介護食「エバースマイル」好調 類似品ない高い利便性が強み 大和製罐

大和製罐のスマイルケア食(介護食)「エバースマイル」の出荷が好調だ。「エバースマイル」は14年3月に計4品で展開開始し、春・秋の半年に1回の割合で2~4品追加し本年11月に計25品(ムース食18品、とろみ飲料7品)に拡大。「商品追加とともに売上げも大幅増。昨秋から小売店さまにも並べられるようになり4月からはDgSさまにも徐々に導入されるようになった」と大和製罐のエバースマイル営業担当者は振り返る。

商品は、ムース食ととろみ飲料に大別され、ともに類似商品がない高い利便性が配荷拡大の強みになっている。ムース食は「やわらかさと形状を両立し、常温で提供しているのが大きな特長。見た目と取り扱いやすさでトライアルして下さり、介護従事者の認知も上がり在宅患者向けの選択肢の1つに加えていただいていると捉えている。アイテム間の差も殆ど無く、万遍なく売れている状況」。

ムース食の新商品は「ピリ辛鶏ごぼう」と「鶏とかぼちゃの煮物」。ともに11月1日に発売された。「ピリ辛鶏ごぼう」は「既存品で根菜類のやわらかさとごぼうの風味にご好評をいただいたので、より細かいニーズに対応するため、ごぼうに味のアクセントを付けた」。

「鶏とかぼちゃの煮物」も既存品の具材に対する評価が高い事を受けて投入された。既存品は「かぼちゃの舌触りの良さと昨年から増やしている鶏メニューにご支持いただいている」という。
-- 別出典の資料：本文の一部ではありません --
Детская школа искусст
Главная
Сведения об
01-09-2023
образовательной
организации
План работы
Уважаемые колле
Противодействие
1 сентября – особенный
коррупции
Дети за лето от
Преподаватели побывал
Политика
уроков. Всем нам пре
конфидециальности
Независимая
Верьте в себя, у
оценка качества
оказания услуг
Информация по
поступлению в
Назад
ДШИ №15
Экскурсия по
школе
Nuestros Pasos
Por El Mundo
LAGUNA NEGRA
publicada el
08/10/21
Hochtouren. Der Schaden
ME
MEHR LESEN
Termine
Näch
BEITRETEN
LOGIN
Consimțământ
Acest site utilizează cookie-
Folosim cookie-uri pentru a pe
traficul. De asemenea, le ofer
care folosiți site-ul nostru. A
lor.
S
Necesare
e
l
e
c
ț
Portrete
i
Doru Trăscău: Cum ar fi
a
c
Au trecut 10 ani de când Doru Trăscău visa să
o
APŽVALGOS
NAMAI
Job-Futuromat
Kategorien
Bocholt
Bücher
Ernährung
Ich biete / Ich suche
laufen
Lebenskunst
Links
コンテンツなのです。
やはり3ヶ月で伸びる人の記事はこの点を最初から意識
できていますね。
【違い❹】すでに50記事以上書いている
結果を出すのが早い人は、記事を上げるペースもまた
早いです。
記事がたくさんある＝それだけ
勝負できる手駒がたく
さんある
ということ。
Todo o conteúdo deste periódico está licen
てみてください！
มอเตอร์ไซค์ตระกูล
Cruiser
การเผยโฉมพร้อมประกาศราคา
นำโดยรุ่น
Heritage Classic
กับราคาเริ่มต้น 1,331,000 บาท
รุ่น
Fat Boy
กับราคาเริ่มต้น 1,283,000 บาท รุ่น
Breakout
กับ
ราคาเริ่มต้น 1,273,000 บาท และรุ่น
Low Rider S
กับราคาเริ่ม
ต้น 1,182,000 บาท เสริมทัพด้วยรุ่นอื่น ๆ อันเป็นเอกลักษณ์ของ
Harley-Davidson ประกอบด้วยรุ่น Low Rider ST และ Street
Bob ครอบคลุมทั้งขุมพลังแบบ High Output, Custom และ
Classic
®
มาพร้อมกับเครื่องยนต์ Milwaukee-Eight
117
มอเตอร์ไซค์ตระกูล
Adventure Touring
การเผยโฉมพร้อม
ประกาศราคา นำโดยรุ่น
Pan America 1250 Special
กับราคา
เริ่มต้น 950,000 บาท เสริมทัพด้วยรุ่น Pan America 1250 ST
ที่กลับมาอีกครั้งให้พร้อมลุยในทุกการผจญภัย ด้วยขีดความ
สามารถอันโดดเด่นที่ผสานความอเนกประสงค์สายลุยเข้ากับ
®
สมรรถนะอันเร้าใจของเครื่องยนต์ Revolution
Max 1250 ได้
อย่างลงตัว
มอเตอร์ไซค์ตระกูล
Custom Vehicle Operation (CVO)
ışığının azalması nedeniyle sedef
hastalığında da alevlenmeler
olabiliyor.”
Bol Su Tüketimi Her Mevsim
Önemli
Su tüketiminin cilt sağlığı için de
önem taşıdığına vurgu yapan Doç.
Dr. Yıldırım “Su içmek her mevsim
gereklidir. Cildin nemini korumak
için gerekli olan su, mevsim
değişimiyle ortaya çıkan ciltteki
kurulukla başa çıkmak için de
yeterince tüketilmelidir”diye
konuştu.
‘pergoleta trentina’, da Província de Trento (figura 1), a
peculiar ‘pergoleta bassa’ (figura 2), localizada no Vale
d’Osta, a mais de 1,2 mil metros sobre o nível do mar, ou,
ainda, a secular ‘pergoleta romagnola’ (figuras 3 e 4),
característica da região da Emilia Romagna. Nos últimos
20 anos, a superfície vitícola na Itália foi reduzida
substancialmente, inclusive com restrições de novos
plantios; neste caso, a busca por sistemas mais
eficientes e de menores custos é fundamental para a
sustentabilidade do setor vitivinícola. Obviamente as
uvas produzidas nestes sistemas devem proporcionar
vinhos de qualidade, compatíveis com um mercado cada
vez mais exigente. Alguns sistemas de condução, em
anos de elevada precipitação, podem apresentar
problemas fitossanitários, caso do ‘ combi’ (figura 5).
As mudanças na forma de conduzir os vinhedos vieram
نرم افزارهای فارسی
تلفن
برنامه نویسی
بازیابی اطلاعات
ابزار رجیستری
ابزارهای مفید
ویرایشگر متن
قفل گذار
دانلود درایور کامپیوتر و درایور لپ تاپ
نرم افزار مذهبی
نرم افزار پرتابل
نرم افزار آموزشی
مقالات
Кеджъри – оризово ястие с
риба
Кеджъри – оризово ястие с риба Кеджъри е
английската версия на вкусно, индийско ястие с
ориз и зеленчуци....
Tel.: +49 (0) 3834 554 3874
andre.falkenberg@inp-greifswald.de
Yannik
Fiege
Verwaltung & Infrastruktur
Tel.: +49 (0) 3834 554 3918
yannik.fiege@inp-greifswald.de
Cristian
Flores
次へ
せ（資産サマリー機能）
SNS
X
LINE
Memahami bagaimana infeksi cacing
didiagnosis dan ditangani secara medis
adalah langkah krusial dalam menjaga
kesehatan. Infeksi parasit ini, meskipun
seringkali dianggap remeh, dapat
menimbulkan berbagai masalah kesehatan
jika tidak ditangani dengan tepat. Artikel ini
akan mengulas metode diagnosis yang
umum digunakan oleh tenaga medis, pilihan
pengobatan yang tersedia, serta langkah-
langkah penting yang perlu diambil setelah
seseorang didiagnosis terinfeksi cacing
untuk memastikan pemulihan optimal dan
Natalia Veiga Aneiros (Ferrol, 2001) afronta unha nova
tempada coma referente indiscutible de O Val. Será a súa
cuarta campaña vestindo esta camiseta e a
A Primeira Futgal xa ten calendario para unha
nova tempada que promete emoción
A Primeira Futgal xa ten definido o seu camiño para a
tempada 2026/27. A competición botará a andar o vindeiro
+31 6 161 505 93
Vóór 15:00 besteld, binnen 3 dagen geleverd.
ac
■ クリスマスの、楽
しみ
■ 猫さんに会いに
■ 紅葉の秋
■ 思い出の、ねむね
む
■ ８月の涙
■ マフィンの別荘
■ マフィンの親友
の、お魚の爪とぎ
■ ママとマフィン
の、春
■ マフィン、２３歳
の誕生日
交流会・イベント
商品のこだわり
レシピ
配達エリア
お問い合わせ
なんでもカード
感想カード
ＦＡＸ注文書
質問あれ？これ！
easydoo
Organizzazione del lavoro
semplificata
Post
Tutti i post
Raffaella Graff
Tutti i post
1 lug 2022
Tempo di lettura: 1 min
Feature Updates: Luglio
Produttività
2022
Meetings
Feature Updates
一方、とろみ付き飲料は、小売店への配荷が大幅に拡大。「DgSさまを中心に、既にとろみが付いている利便性が評価され、大変興味を持ってもらっているので、とろみ付き飲料の認知拡大と回転をより高めていく施策を考えている」。

売れ筋は「ほうじ茶」(475gボトル缶)「緑茶」(同)といった大容量品。 今秋は、275gボトル缶の嗜好系を拡充。「りんご」「もも」「ヨーグルト味」に加え、9月に「ブラックコーヒー」=写真2左=を新発売し、小容量品にも力を入れていく。

「エバースマイル」全体では通販がメインチャネルとなっている。今後は「ネットなどを通じた通販以外にも、ネットが使えない人のために通常の買い物と一緒に購入してもらえるように小売店での採用も増やしていく」。

消費者の認知拡大策としては、10月から17年3月にかけて、採用店が比較的集中する静岡エリアでTVCMを投下。「店頭で什器や動画モニターを設置するなどして、CMと売り場の連動を図っていく」。

商品面では「今後新ジャンルを検討してきたい」と意欲をのぞかせる。